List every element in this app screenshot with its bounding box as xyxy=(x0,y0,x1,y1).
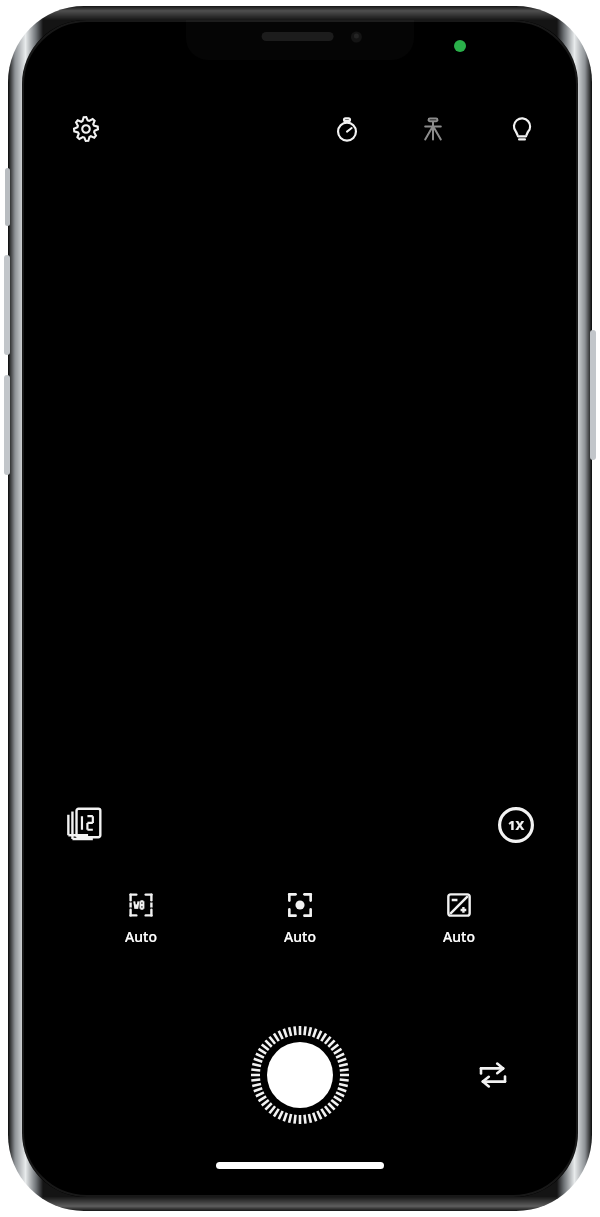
staticText: Auto xyxy=(125,927,157,946)
button[interactable]: Settings xyxy=(64,107,108,151)
other: Volume up xyxy=(4,255,10,355)
button[interactable]: Shutter xyxy=(249,1024,351,1126)
other: Mute switch xyxy=(5,168,10,226)
button[interactable]: Timer xyxy=(325,107,369,151)
button[interactable]: Tripod xyxy=(411,107,455,151)
staticText: Auto xyxy=(284,927,316,946)
staticText: Auto xyxy=(443,927,475,946)
other: Volume down xyxy=(4,375,10,475)
button[interactable]: Zoom 1X xyxy=(489,798,543,852)
button[interactable]: Switch camera xyxy=(466,1048,520,1102)
button[interactable]: Exposure xyxy=(422,892,496,946)
staticText: 1X xyxy=(508,816,525,834)
button[interactable]: Burst 12 xyxy=(57,798,111,852)
button[interactable]: Metering xyxy=(263,892,337,946)
button[interactable]: White balance xyxy=(104,892,178,946)
other: Power xyxy=(590,330,596,460)
button[interactable]: Flash xyxy=(500,107,544,151)
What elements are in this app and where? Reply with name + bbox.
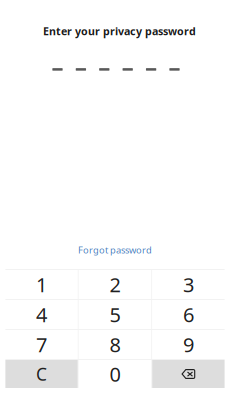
- staticText: C: [36, 362, 47, 386]
- button[interactable]: 5: [79, 300, 151, 329]
- staticText: Enter your privacy password: [43, 24, 196, 38]
- button[interactable]: 4: [5, 300, 78, 329]
- button[interactable]: 3: [152, 270, 225, 299]
- staticText: 1: [36, 271, 47, 298]
- staticText: Forgot password: [78, 244, 152, 256]
- staticText: 5: [110, 301, 120, 328]
- staticText: 2: [110, 271, 120, 298]
- staticText: 0: [110, 361, 120, 387]
- button[interactable]: 2: [79, 270, 151, 299]
- staticText: 8: [110, 331, 120, 358]
- button[interactable]: 7: [5, 330, 78, 359]
- staticText: 3: [183, 271, 194, 298]
- staticText: 9: [183, 331, 194, 358]
- button[interactable]: 0: [79, 360, 151, 388]
- button[interactable]: 1: [5, 270, 78, 299]
- button[interactable]: 6: [152, 300, 225, 329]
- button[interactable]: Forgot password: [68, 238, 171, 262]
- button[interactable]: 9: [152, 330, 225, 359]
- button[interactable]: 8: [79, 330, 151, 359]
- button[interactable]: C: [5, 360, 78, 388]
- staticText: 4: [36, 301, 47, 328]
- staticText: 7: [36, 331, 47, 358]
- staticText: 6: [183, 301, 194, 328]
- button[interactable]: Delete: [152, 360, 225, 388]
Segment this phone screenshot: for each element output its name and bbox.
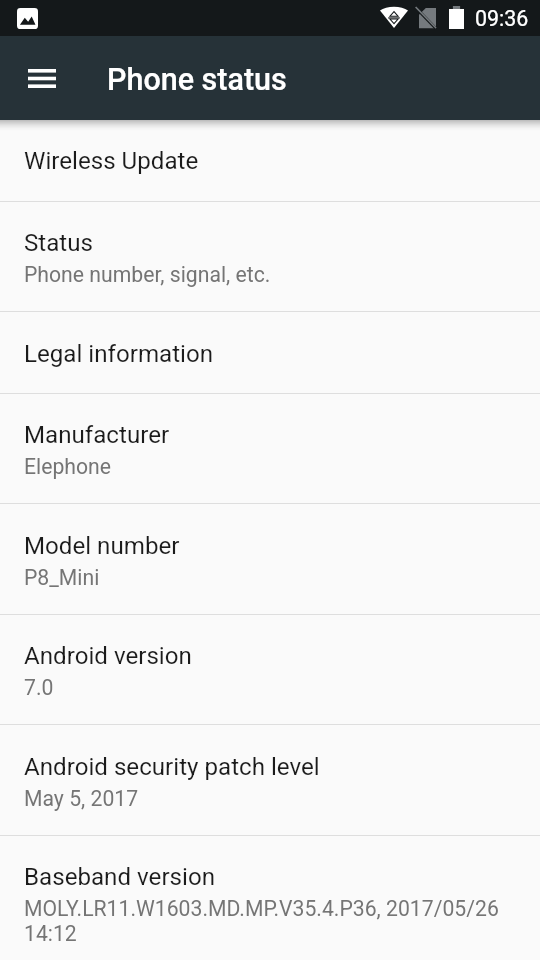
staticText: Elephone: [24, 454, 112, 479]
staticText: P8_Mini: [24, 565, 100, 590]
staticText: Baseband version: [24, 863, 216, 891]
button[interactable]: Wireless Update: [0, 120, 540, 202]
staticText: Legal information: [24, 340, 214, 368]
staticText: Status: [24, 229, 94, 257]
button[interactable]: Status: [0, 202, 540, 312]
staticText: Wireless Update: [24, 147, 199, 175]
button[interactable]: Model number: [0, 504, 540, 615]
button[interactable]: Open navigation menu: [18, 54, 66, 102]
staticText: MOLY.LR11.W1603.MD.MP.V35.4.P36, 2017/05…: [24, 896, 518, 946]
staticText: May 5, 2017: [24, 786, 139, 811]
staticText: 7.0: [24, 675, 54, 700]
button[interactable]: Manufacturer: [0, 394, 540, 504]
staticText: Android security patch level: [24, 753, 320, 781]
staticText: Android version: [24, 642, 192, 670]
staticText: Phone number, signal, etc.: [24, 262, 271, 287]
staticText: Model number: [24, 532, 180, 560]
staticText: Manufacturer: [24, 421, 170, 449]
button[interactable]: Legal information: [0, 312, 540, 394]
button[interactable]: Android security patch level: [0, 725, 540, 836]
button[interactable]: Baseband version: [0, 836, 540, 960]
button[interactable]: Android version: [0, 615, 540, 725]
staticText: Phone status: [107, 62, 287, 98]
staticText: 09:36: [475, 6, 529, 31]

○ ○ ○ ○ ○ ○ ○

*PROBLEM*
Reply with nothing but the number of lines in the listing that include the string "Update".

*ANSWER TO THE EXERCISE*
2